Issue 9: May 2015

In this issue of The Young Quaker 

  • How to make a young friends meeting in your town
  • Young Quakers meet in Georgia and Peru
  • Report from the ‘Towards a Quaker view of Mental Health’ weekend – it’s not just YFGM’s concern
  • PLUS the Intrepid Denominational Explorer’s first dispatch!

Read it here:

TYQ – 12 May 2015 – web

Read Britain, the nations and the election unabridged.

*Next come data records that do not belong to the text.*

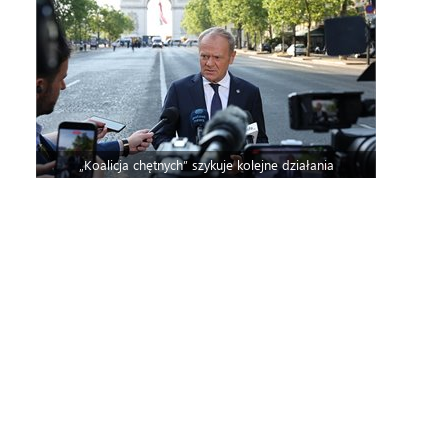
„Koalicja chętnych” szykuje kolejne działania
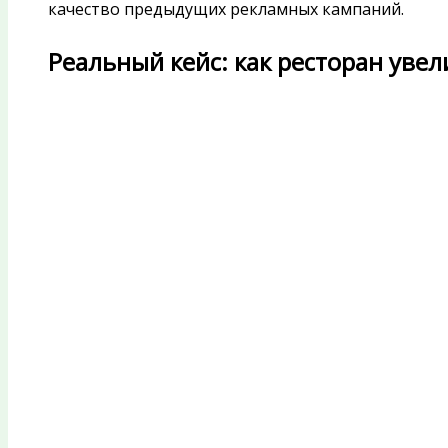
качество предыдущих рекламных кампаний.
Реальный кейс: как ресторан увели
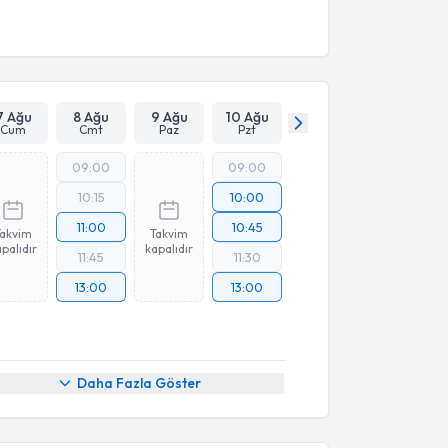
7 Ağu
8 Ağu
9 Ağu
10 Ağu
Cum
Cmt
Paz
Pzt
09:00
09:00
10:15
10:00
11:00
10:45
Takvim
Takvim
palıdır
kapalıdır
11:45
11:30
13:00
13:00
Daha Fazla Göster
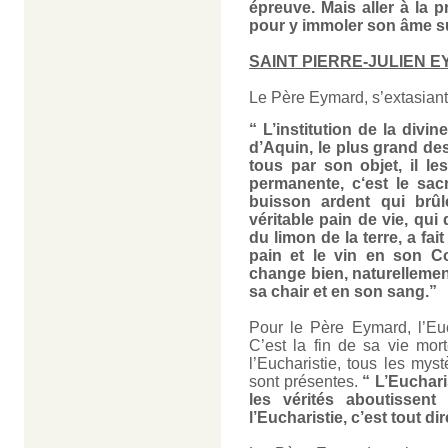
épreuve. Mais aller à la pr
pour y immoler son âme su
SAINT PIERRE-JULIEN E
Le Père Eymard, s’extasiant s
“ L’institution de la divi
d’Aquin, le plus grand des
tous par son objet, il le
permanente, c‘est le sacr
buisson ardent qui brûle
véritable pain de vie, qui 
du limon de la terre, a fa
pain et le vin en son C
change bien, naturellement,
sa chair et en son sang.”
Pour le Père Eymard, l’Euch
C’est la fin de sa vie mor
l’Eucharistie, tous les myst
sont présentes.
“ L’Euchari
les vérités aboutissen
l’Eucharistie, c’est tout dir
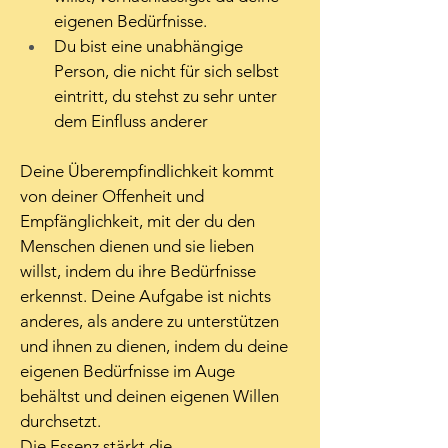
eigenen Bedürfnisse.
Du bist eine unabhängige 
Person, die nicht für sich selbst 
eintritt, du stehst zu sehr unter 
dem Einfluss anderer
Deine Überempfindlichkeit kommt 
von deiner Offenheit und 
Empfänglichkeit, mit der du den 
Menschen dienen und sie lieben 
willst, indem du ihre Bedürfnisse 
erkennst. Deine Aufgabe ist nichts 
anderes, als andere zu unterstützen 
und ihnen zu dienen, indem du deine 
eigenen Bedürfnisse im Auge 
behältst und deinen eigenen Willen 
durchsetzt.
Die Essenz stärkt die 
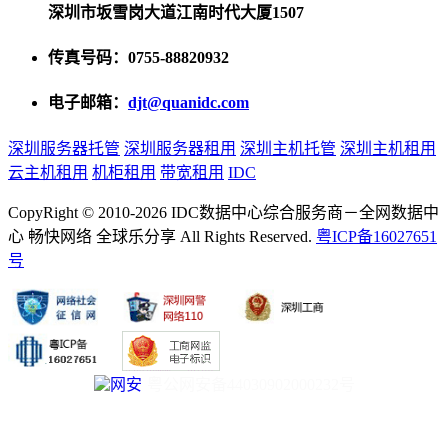
深圳市坂雪岗大道江南时代大厦1507
传真号码：0755-88820932
电子邮箱：
djt@quanidc.com
深圳服务器托管
深圳服务器租用
深圳主机托管
深圳主机租用
云主机租用
机柜租用
带宽租用
IDC
CopyRight © 2010-2026 IDC数据中心综合服务商－全网数据中
心 畅快网络 全球乐分享 All Rights Reserved.
粤ICP备16027651
号
粤公网安备44030902000232号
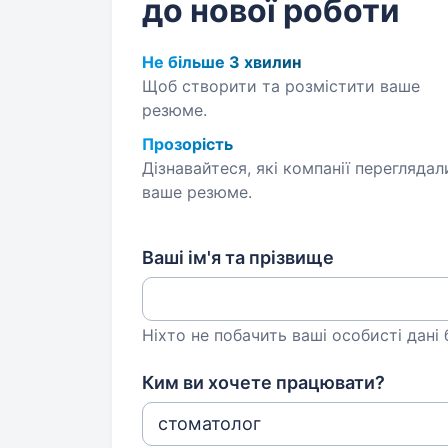
до нової роботи
Не більше 3 хвилин
Щоб створити та розмістити ваше
резюме.
Прозорість
Дізнавайтеся, які компанії переглядал
ваше резюме.
Ваші ім'я та прізвище
Ніхто не побачить ваші особисті дані
Ким ви хочете працювати?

One Reply to “Issue 9: May 2015”

  1. Jonathan Gadsby

    Dear Friends,
    Thank you for your article reporting on your experiences at the Woodbrooke weekend on mental health. I would like to respond by reaffirming your realisation: you are not alone.
    I am a mental health nurse, and I have worked in all kinds of places – from acute psychiatric wards and locked ‘forensic’ units to all kinds of community mental health teams. Some of the time I have had a role specifically working with 18 – 25 year olds.
    The role of mental health nurse has never been uncontroversial, and some of you may know that the validity of viewing distress as a medical illness has been questioned from many angles. The rise of mental health problems across the globe, but especially in Western countries, has reached such proportions that many people feel that medical psychiatry is failing us. It has never been so contested as now, and there are many changes afoot. For some, there is a turn away from biomedical understandings towards thinking about distress as being something that is linked not so much to the body as to trauma, to inequality, to prejudices and oppression. In other words, away from medical perspectives towards psychological and social explanations. Many people also want to reclaim spiritual ideas as highly significant. The ball is up in the air. We move from one fad (CBT for example) to the next (Mindfulness, for example).
    It is a confusing time. Some people feel that the enemy is ‘stigma’ and the key to helping distressed people is by spreading the message that mental health problems are ‘an illness like any other’. Reading your report I felt that this is a way of thinking that you are attracted to. Other people say that such an argument hides the fact that, actually, a lot of mental health problems are not out of the blue, but most frequently happen to people with a history of very difficult experiences to overcome, or else that it hides the fact that for many people life is full of the pressure of expectations which are impossible to meet, or else very difficult social situations, or all three. People with this point of view say that the ‘illness like any other’ story lets abusers and an unequal society off the hook.
    You probably know that Quaker William Tuke was famous over 200 years ago for creating an asylum called ‘The Retreat’. You may not know that he and others from that time have been hugely criticised (by Michel Foucault, for example) for making mental health problems seem like moral failings, a question of bad behaviour and poor character and blame (actually, there is reason to think that Tuke was a little kinder than some of his similarly minded contemporaries). The illness story seems to avoid this blame and personal responsibility, but it also makes us seem like our emotions do not have reasons. When we don’t have reasons, or if our reasons are found by others to be of less importance than our ‘biochemistry’ we often end up feeling invalidated and confused, and even if at first it feels like a welcome relief to have a diagnosis (‘finally I know it isn’t all my fault’) later on it can lead to a feeling of being frustratingly stuck, and needing others (doctors, for example) to make things better (and they often seem to be just as stuck).
    Why am I writing all this? Because I want to encourage you ask two questions when thinking about mental health. They are two questions which are very dear to many Quakers in one form or another, and I want to let you know that they are as relevant in the world of mental health as anywhere else, be it Trident, the environment, elections and much more. The questions are: ‘What does this story do?’ and, ‘whom does it suit?’
    I also want to assure you that the story ‘chemical imbalance’ has no factual basis, and I say this as someone who has a masters in the philosophy of science. Even the American Psychiatric Association recently had to admit it was ‘only ever a metaphor’.
    If anyone is interested in doing some more reading, I suggest two texts which at least enter this minefield with plain English:
    http://www.bps.org.uk/system/files/Public%20files/rep03_understanding_psychosis.pdf which is a recent publication by the British Psychological Society (and free to view). It is not perfect (no one is) but it is very helpful.
    and
    Johnstone, L., 2014. A Straight Talking Introduction to Psychiatric Diagnosis. PCCS Books, Manchester.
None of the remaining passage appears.